矽(Si)基板與砷化鎵(GaAs)薄膜所構成的層狀異質結構，可以結合電子與光學元件的優點於單一系統內，但採用這種異質結構會間接導致元件內部產生大量缺陷，嚴重影響薄膜的品質與光電性能，因此元件中薄膜之機械性質量測顯得格外重要。本文即利用分子動力學(Molecular Dynamics, MD)模擬GaAs/Si結構之奈米壓痕(Nanoindentation)機制，藉以了解GaAs薄膜之機械特性。
經過模擬分析之後，發現GaAs薄膜之硬度與楊氏係數會隨著薄膜厚度的增加而降低；隨著壓痕深度的加深而變大，意即基板效應會隨著薄膜厚度增加而減小；隨著壓痕深度加深而變大，估計薄膜厚度須達奈米壓痕深度的10倍以上才能消除基板效應，隨後本文利用King的理論求得較接近薄膜真實的楊氏係數。而壓痕過程中薄膜由彈性變形轉變成塑性變形的Pop-in現象，在力量位移曲線中均能清楚的呈現出來。此外本文也在兩材料的介面處發現部分因差排而導致的滑移線，呈現出與現實相同的物理現象。

The layered heterostructure constructed by Si substrate and GaAs film can combine the benefits of electronic and optical components in one unit. But this heterostructure produces a large number of defects within the component indirectly. These defects often reduce the quality and optoelectronic efficiency of GaAs film seriously. So the measurement of GaAs film’s mechanical properties plays an important rule. This paper investigates the deformation and phase transformation behavior of GaAs/Si layered heterostructures under nanoindentation by using Molecular Dynamics (MD) to discuss the mechanical properties of GaAs film.

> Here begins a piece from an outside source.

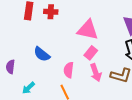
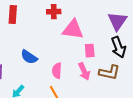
red cross: (51, 12) -> (54, 12), moved
pink rectangle: (91, 53) -> (90, 51), moved, turned -40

After the analysis, we can obtain that the hardness and Young’s modulus of GaAs film decrease with the thickness of GaAs film and increase with the indentation-depth. In other words, the effect of substrate decreases with the thickness of GaAs film and increases with the indentation-depth. We conclude that the effect of substrate will be reduced when the thickness of GaAs film becomes ten times greater than the indentation-depth. Then we introduce King’s analysis to estimate the true Young’s modulus of GaAs film and finally obtain approximate results. Besides, during indentation process, the force-displacement curve reveals the pop-in event clearly which corresponds to the elastic-to-plastic transition within GaAs film. Furthermore, we are able to observe dozens of slip lines caused by dislocation near the material interface which is familiar to the physic phenomena in the real case.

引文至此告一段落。